Caractéristiques et Techniques de la Broderie Glazig
La broderie Glazig se distingue par sa localisation – encolures, plastrons et manches – et son relief, obtenu grâce à la superposition de couches de toile et de feutre. Cette technique, nécessitant force et précision, était traditionnellement l’apanage des hommes, les kéméner (brodeurs-tailleurs), qui poussaient l’aiguille à travers ces épaisseurs, ce qui nécessitait une force certaine.
Les points de broderie Glazig
Les points employés sont variés :
- Point de chaînette (dominant),
- Point de feston,
- Passé plat,
- Point de tige,
- Point de neudé,
- Et parfois des techniques locales comme le galon d’Elliant ou galon de Pougastel.
Motifs et symboles de la broderie glazig
Les motifs, initialement géométriques, se sont enrichis au fil du temps de formes inspirées du terroir : palmettes, fleurs de lys, cœurs, fougères ou arêtes de poisson. Ces symboles portent une signification profonde ou une croyance chère à la culture bretonne :

- La chaîne de vie (chadennad buhezek) : symbole de la confiance en Dieu,
- Les cornes de bélier (kornoù maout) : symbolisent la force,
- Les dents de scie (heskenn dantoù) : symbolisent le travail,
- La fougère (boud-radenn) : l’abondance,
- L’arête de poisson (dreink pesk) : l’attachement à la mer,
- Le soleil (heol) : la joie,
- La plume de paon (pleon pavenn) : l’orgueil (ou plus positivement, la fierté),
- La planète (planedenn) : la chance ou la « bonne étoile ».

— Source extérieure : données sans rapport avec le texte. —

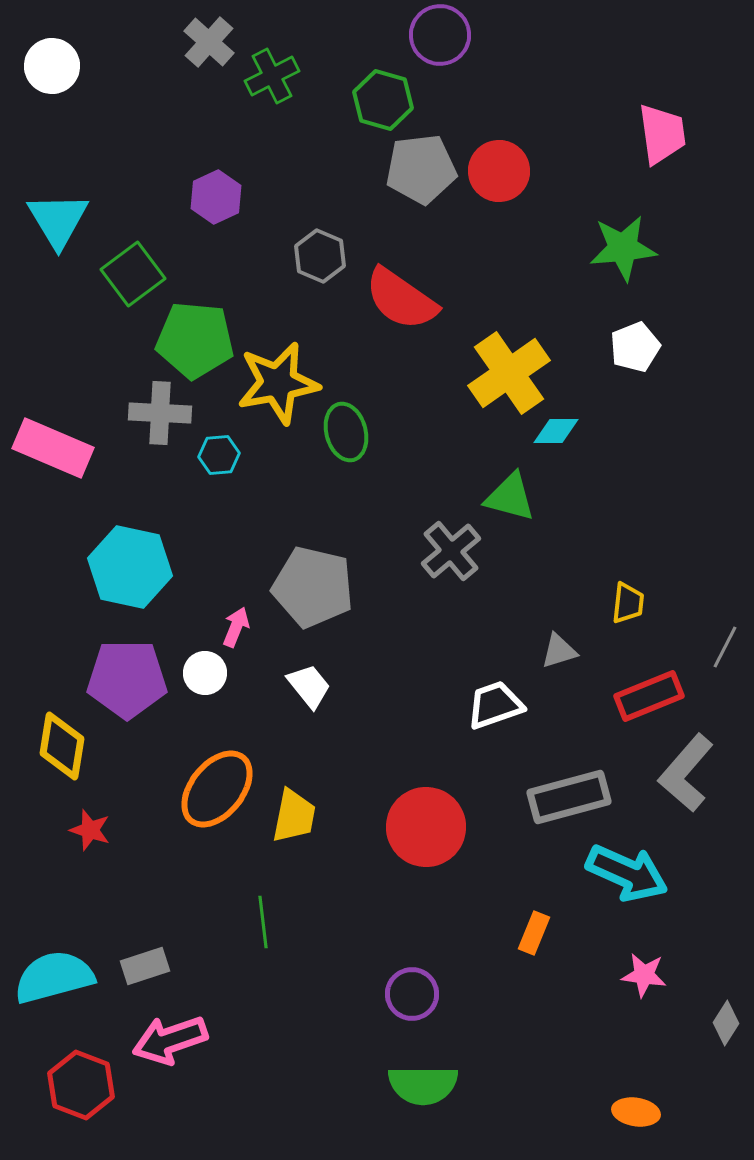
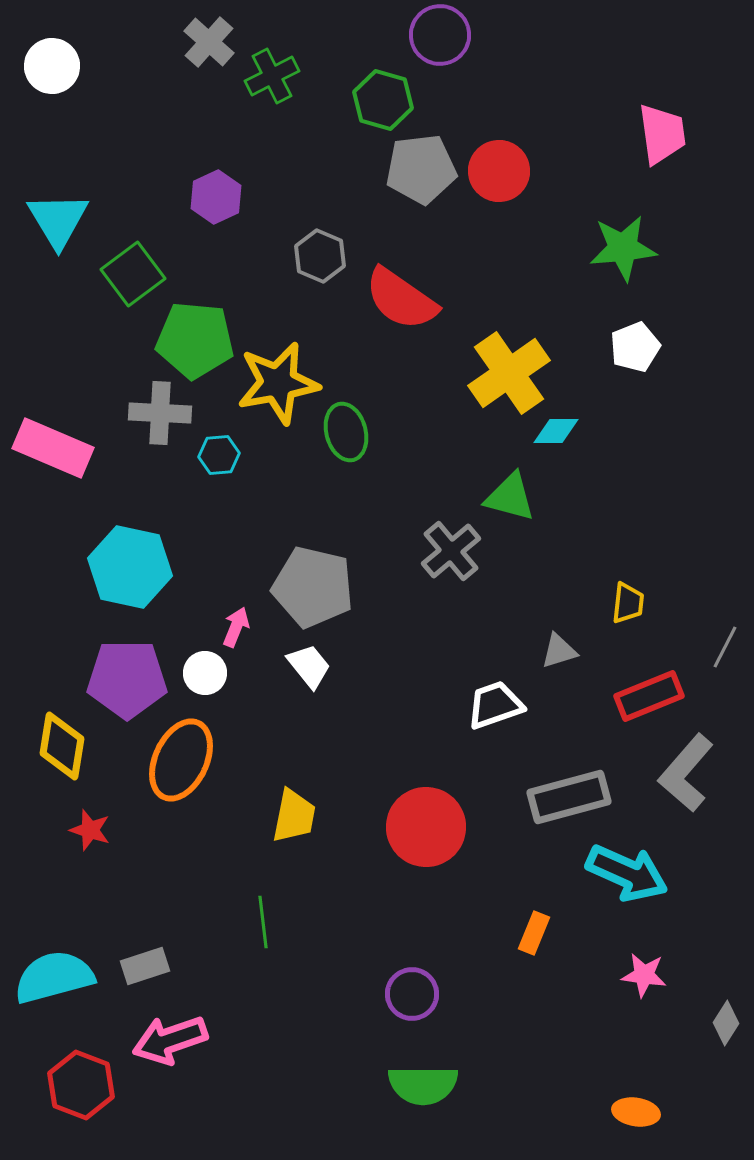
white trapezoid at (309, 686): moved 20 px up
orange ellipse at (217, 789): moved 36 px left, 29 px up; rotated 14 degrees counterclockwise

Ces symboles sont également beaucoup représentés dans l’ensemble de l’art breton, ameublement, bijoux, faïence dont notamment les fameuses faïences de Quimper…




Évolution Historique
La broderie Glazig connaît son apogée entre 1880 et 1914, période où les plastrons s’élargissent (30 à 35 cm) et s’ornent de motifs complexes. Cependant, la Première Guerre mondiale et l’industrialisation marquent son déclin : les hommes, revenant du front, abandonnent progressivement le costume traditionnel pour des tenues citadines, conservant parfois le chapeau ou le gilet. Chez les femmes, la coiffe persiste comme signe identitaire jusqu’au milieu du XXᵉ siècle, notamment lors des pardons comme ceux de Locronan ou Sainte-Anne-la-Palud.
La Broderie Glazig au XXIᵉ Siècle : Transmission et Renouveau
Aujourd’hui, la broderie Glazig connaît un regain d’intérêt, porté par la transmission des savoir-faire et son adaptation à la modernité. Les cercles celtiques, la haute couture et la broderie-loisir en font un art vivant, préservé et réinventé. Une figure clé de ce renouveau est Pascal Jaouen, brodeur-créateur qui, depuis la fondation de son École de Broderie d’Art à Quimper en 1995, enseigne ces techniques en Bretagne et à l’international. Ses créations, présentées lors de défilés, mêlent tradition et avant-gardisme, séduisant un public varié par leurs couleurs vives et leurs motifs, qu’ils soient classiques ou contemporains.
L’engouement pour la broderie-loisir doit beaucoup à cette dynamique : la richesse des points, la diversité des symboles et l’éclat des fils de soie attirent les brodeuses du XXIᵉ siècle. Ainsi, le Glazig continue de briller, fusionnant héritage culturel et goûts actuels, tout en restant ancré dans l’identité du pays Glazig, ce « petit bleu » devenu grand par sa beauté et sa résilience.